We'll leave to the Tax Foundation and other data outfits the task of calibrating precisely how much more uncompetitive Illinois becomes if the Senate passes and Gov. Pat Quinn signs this fiasco into law. Quinn and the rank-and-file Democrats who launched the enormous tax grab will own what happens next. So will House Speaker Michael Madigan and Senate President John Cullerton. Governors such as Mitch Daniels of Indiana and Scott Walker of Wisconsin, their treasuries already enriched by refugee employers who've fled Illinois, should send the Springfield Democrats orchids and champagne.

Those Illinois Democrats have, for two do-little years, dodged a choice: Reduce spending, raise taxes, or enact some mix of the two. Cutting overhead would offend their friends in the public employee unions and other pet constituencies. Ask retired state workers to pay something for their health care? Cap employee pensions? Perish the thought.

So — get this — not only are they raising taxes to avoid budget cuts, they're including a provision to let their spending continue to rise — year after year.
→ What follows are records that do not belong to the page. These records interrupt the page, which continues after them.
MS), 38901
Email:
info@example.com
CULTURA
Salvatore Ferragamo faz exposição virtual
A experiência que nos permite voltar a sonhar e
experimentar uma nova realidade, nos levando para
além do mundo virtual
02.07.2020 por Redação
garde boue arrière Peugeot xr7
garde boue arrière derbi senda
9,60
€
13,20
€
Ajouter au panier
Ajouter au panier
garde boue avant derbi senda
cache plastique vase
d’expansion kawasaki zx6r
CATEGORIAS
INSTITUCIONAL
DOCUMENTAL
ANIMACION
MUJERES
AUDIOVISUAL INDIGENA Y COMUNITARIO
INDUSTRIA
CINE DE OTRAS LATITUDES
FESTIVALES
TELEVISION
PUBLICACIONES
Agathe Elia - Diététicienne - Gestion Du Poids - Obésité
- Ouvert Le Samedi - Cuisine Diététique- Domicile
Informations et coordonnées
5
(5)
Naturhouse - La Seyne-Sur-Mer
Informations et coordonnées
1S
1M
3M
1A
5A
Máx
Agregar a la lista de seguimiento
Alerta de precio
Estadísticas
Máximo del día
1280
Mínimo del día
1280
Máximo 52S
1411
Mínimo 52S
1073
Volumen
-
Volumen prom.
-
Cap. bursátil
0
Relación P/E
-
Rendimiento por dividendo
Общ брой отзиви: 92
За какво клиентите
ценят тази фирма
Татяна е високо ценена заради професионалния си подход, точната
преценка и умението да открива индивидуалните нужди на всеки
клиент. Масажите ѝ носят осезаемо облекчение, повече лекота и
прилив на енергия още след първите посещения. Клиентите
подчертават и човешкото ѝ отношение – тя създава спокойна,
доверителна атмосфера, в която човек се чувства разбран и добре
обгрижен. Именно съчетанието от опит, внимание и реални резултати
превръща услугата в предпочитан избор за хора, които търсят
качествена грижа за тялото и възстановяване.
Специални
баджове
We hoped for smarter legislating Tuesday night as we watched debate unfold in the House. One after another, representatives rose to expose that central flaw — among many strong contenders — in the Democratic tax plan. The bill, falsely advertised as fiscal discipline, is "designed to increase spending," thundered Rep. Jack Franks of Woodstock, one of a few outlier Democrats to vote against the bill. "This legislation will merely continue to feed the beast."

Find us an employer, or a potential employer, who doesn't awaken Wednesday thinking, "They spent and borrowed Illinois into penury, they refused to cut spending as I have, and now my workers and I are supposed to pay for all that?"

Some will, of course. Not every company can leave. But many big employers can see where they're welcome and where they're tax fodder for arrogant pols.

Remember that Illinois needs 600,000 more people working to restore employment to the level it was a decade ago. Then burn 1/11/11 into your brain — along with the phrase "Goodbye, jobs."